Впрочем, кое-кто из родичей постарше долго потом поговаривал, что бабушка вовсе не из Мечки. Места там глухие, в селах все друг друга знают. Отец шутил, что дед Манол похитил себе жену у каракачан[5]. Мне эти шутки не нравились, хотя, пожалуй, они были не лишены оснований. Рассказывали, что, когда бабушка появилась в Панагюриште, в ее длинные, до пояса косы были вплетены бусы и множество медных и серебряных монет, каких мечкарские девушки в то время не носили. Сукман у нее был узкий, прямой, без складок. Не то чтобы я стыдился быть каракачанским потомком, просто это неверно. Бабушка Петра говорила на чистейшем и благозвучнейшем болгарском языке, на каком и поныне говорят в пустеющих панагюрских селах. Дед привез ее на своем гнедом коне, лоснящемся и злом, как осенний стручок перца. Она сидела за его спиной выпрямившись, по-мужски обхватив ногами могучий круп лошади, так что ее тоненькие, почти детские ноги в лиловых вязаных чулках видны были почти до самых колен. Она была такой маленькой и худенькой, что люди поначалу просто не поняли, кого это привез Манол — то ли девушку, то ли мальчика. Показалась она им слишком смуглой, почти желтой — одним словом, дурнушкой, годной разве что в служанки, а уж никак не в жены. Сокрушались люди: Манол — человек богатый, ученый, полсвета объездил, каких только людей, каких женщин не видывал — от черкешенок до белолицых полнощеких банатчанок, — а на что польстился. В те времена, если девушка была не в теле, не кровь с молоком, как говорится, ее и за девушку-то не считали.
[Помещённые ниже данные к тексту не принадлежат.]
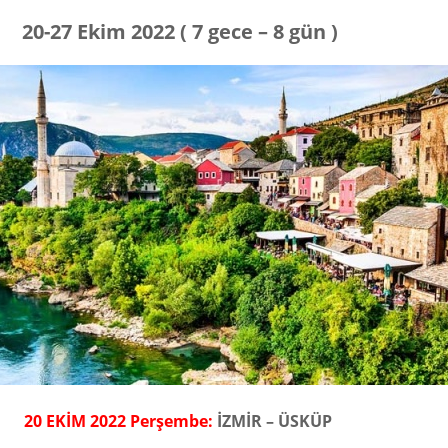
20-27 Ekim 2022 ( 7 gece – 8 gün )
20 EKİM 2022 Perşembe:
İZMİR – ÜSKÜP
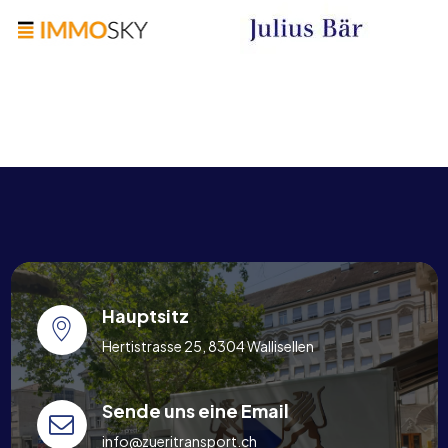
Hauptsitz
Hertistrasse 25, 8304 Wallisellen
Sende uns eine Email
info@zueritransport.ch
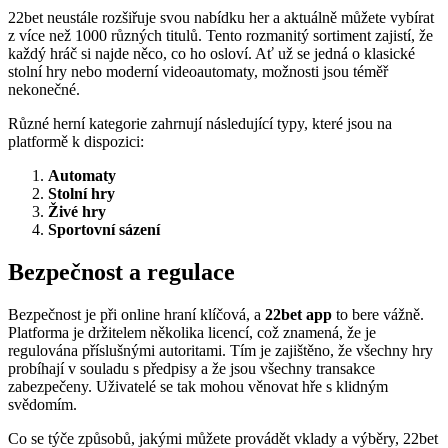
22bet neustále rozšiřuje svou nabídku her a aktuálně můžete vybírat
z více než 1000 různých titulů. Tento rozmanitý sortiment zajistí, že
každý hráč si najde něco, co ho osloví. Ať už se jedná o klasické
stolní hry nebo moderní videoautomaty, možnosti jsou téměř
nekonečné.
Různé herní kategorie zahrnují následující typy, které jsou na
platformě k dispozici:
Automaty
Stolní hry
Živé hry
Sportovní sázení
Bezpečnost a regulace
Bezpečnost je při online hraní klíčová, a
22bet app
to bere vážně.
Platforma je držitelem několika licencí, což znamená, že je
regulována příslušnými autoritami. Tím je zajištěno, že všechny hry
probíhají v souladu s předpisy a že jsou všechny transakce
zabezpečeny. Uživatelé se tak mohou věnovat hře s klidným
svědomím.
Co se týče způsobů, jakými můžete provádět vklady a výběry, 22bet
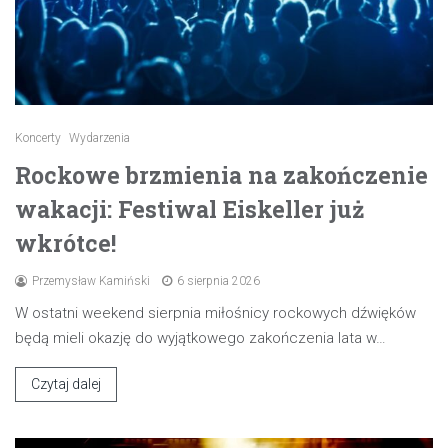
Koncerty
Wydarzenia
Rockowe brzmienia na zakończenie
wakacji: Festiwal Eiskeller już
wkrótce!
Przemysław Kamiński
6 sierpnia 2026
W ostatni weekend sierpnia miłośnicy rockowych dźwięków
będą mieli okazję do wyjątkowego zakończenia lata w…
Czytaj dalej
Никто из родичей невесты на свадьбу не явился, хотя Мечка не бог знает как далеко от Панагюриште. Несмотря на это свадьба прошла очень весело — пошумели изрядно, как говорил другой мой дед, Лулчо. Одни кричали, что молодая «краденая», другие — что «найденная», третьи — что упала с орехового дерева, видимо намекая на ее малый рост. Но бабушка держалась с большим достоинством, без капли смущения или детской стеснительности, будто и впрямь была невестой из знатного рода. Сидела на своем месте молча, еле касаясь гостей взглядом, еле наклоняясь, когда нужно было поцеловать руку у кого-нибудь из стариков. Все это в целом произвело благоприятное впечатление на свободолюбивых и самоуверенных панагюрцев.
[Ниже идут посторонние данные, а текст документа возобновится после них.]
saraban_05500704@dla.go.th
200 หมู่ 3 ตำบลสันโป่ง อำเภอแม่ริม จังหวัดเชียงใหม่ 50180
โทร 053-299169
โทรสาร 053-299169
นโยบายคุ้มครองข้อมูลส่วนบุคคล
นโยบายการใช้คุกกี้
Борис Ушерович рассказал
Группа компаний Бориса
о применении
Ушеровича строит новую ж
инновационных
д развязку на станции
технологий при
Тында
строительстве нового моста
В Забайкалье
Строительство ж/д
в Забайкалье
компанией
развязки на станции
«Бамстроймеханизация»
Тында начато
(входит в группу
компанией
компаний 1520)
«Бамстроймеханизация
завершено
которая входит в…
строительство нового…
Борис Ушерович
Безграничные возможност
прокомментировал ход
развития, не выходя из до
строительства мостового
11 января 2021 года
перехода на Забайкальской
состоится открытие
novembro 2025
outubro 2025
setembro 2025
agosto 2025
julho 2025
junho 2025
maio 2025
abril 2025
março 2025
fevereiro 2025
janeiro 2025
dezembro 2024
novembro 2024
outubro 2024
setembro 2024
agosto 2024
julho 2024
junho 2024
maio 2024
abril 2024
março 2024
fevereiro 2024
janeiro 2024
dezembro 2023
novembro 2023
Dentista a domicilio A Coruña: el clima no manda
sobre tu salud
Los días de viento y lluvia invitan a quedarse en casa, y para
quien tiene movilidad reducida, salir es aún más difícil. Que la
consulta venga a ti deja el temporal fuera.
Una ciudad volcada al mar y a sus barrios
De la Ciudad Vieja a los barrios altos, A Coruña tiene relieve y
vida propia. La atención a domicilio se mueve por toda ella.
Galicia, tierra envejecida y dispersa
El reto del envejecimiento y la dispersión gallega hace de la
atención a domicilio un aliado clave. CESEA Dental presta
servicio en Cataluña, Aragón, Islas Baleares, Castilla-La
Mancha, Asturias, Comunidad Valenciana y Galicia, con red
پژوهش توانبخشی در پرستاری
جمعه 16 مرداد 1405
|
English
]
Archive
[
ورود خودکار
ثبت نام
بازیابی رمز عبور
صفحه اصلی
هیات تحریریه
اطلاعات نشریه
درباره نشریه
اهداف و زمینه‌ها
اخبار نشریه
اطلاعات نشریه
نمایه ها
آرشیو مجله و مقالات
Сейчас я думаю, что бабушка была очень хорошенькой, даже красивой, но в современном понимании. Это видно хотя бы по фотографии. Чудесный овал лица, чуть скуластого, но с очень нежным подбородком. Тонкие черты, живой сверкающий взгляд осознавшей свою силу женщины. На фотографиях тех лет обычно жена сидит, а муж стоит рядом, положив руку на спинку стула. Тут наоборот — дед сидит, а она стоит слева от него и улыбается своей еле заметной лукавой улыбкой. При жизни бабушка очень часто показывала мне этот снимок и объясняла все, особенно цвета. Желтая блузка — такие и сейчас носят, лиловый суконный контошик с откидными рукавами и вместо сукмана — длинная до пят черная юбка. Волна умиления и сострадания захлестывала меня, когда я видел, как она постарела по сравнению с портретом. Бабушка прекрасно понимала мое состояние, хотя лицо ее давно уже разучилось выражать и скорби и радости.
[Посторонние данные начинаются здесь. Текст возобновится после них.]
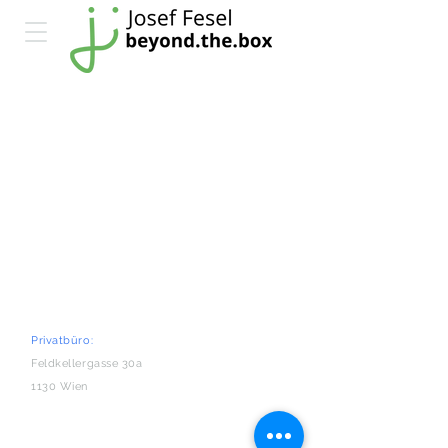
Privatbüro:
Feldkellergasse 30a
1130 Wien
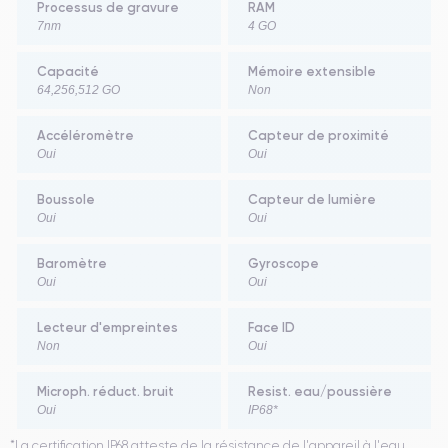
Processus de gravure
RAM
7nm
4 GO
Capacité
Mémoire extensible
64,256,512 GO
Non
Accéléromètre
Capteur de proximité
Oui
Oui
Boussole
Capteur de lumière
Oui
Oui
Baromètre
Gyroscope
Oui
Oui
Lecteur d'empreintes
Face ID
Non
Oui
Microph. réduct. bruit
Resist. eau/poussière
Oui
IP68*
*La certification IP68 atteste de la résistance de l'appareil à l'eau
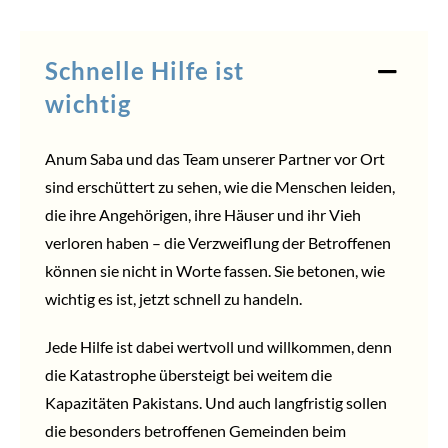
Schnelle Hilfe ist
wichtig
Anum Saba und das Team unserer Partner vor Ort
sind erschüttert zu sehen, wie die Menschen leiden,
die ihre Angehörigen, ihre Häuser und ihr Vieh
verloren haben – die Verzweiflung der Betroffenen
können sie nicht in Worte fassen. Sie betonen, wie
wichtig es ist, jetzt schnell zu handeln.
Jede Hilfe ist dabei wertvoll und willkommen, denn
die Katastrophe übersteigt bei weitem die
Kapazitäten Pakistans. Und auch langfristig sollen
die besonders betroffenen Gemeinden beim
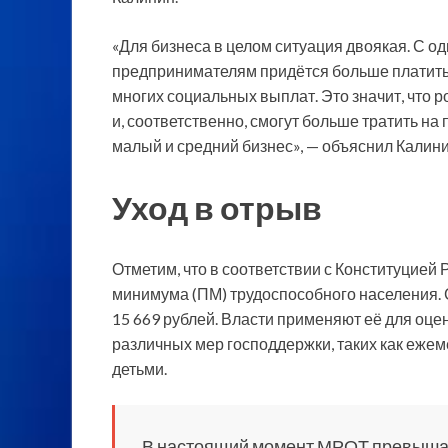
«Для бизнеса в целом ситуация двоякая. С 
предпринимателям придётся больше платить 
многих социальных выплат. Это значит, что р
и, соответственно, смогут больше тратить на
малый и средний бизнес», — объяснил Калини
Уход в отрыв
Отметим, что в соответствии с Конституцие
минимума (ПМ) трудоспособного населения. С
15 669 рублей. Власти применяют её для оц
различных мер господдержки, таких как еж
детьми.
В настоящий момент МРОТ превышает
Они с мужем очень любили друг друга. Об этом мне никто не говорил, это я понял сам, словно бы тоже жил в то время. Думаю, сейчас уже не встретишь такую горячую, такую преданную любовь, которая связала бы двух одиноких людей такими неразрывными узами. А больше ни в чем они не нуждались — ни у себя дома, ни в городе, на пороге стольких ужасных событий. В наше время все по-другому. Слишком много лиц, событий, зрелищ тянут в разные стороны душу человека, она стала разреженной, как атмосфера на Марсе, которая не может удержать в себе ничего живого. И чем дальше, тем все более разреженной становится. Не знаю, что должно случиться, чтобы люди вновь обратились к себе, осознали себя, увидели свои настоящие чувства. А то они окончательно превратятся в муравьев, которые при встрече узнают друг друга не иначе как на ощупь.
После свадьбы дед не поехал, как обычно, перегонять скот. Просто не захотел в первый же год оставлять в одиночестве молодую жену. А может, его удержали дела революционной организации. Восстание назревало, все лихорадочно к нему готовились. Все, кроме, может быть, влюбленных, хотя дед исправно выполнял свои обязанности. Вероятно, без особого воодушевления, но и не отлынивая. Бенковский очень любил его и доверял ему, хотя бы потому, что он был не из людей Бобекова. Бабушка, правда, Бенковского недолюбливала, во всяком случае говорила она о нем всегда довольно холодно и отчужденно. Однажды, незадолго до восстания, Бенковский явился к ним в дом около полуночи, как всегда, с целой свитой. Спутники его остались во дворе, выгуливать разгоряченных лошадей, а Бенковский прошел в большую комнату, где дед обычно принимал гостей. Хмуро взглянул на бабушку и распорядился:
— Ступай, молодка, свари нам по чашке кофе.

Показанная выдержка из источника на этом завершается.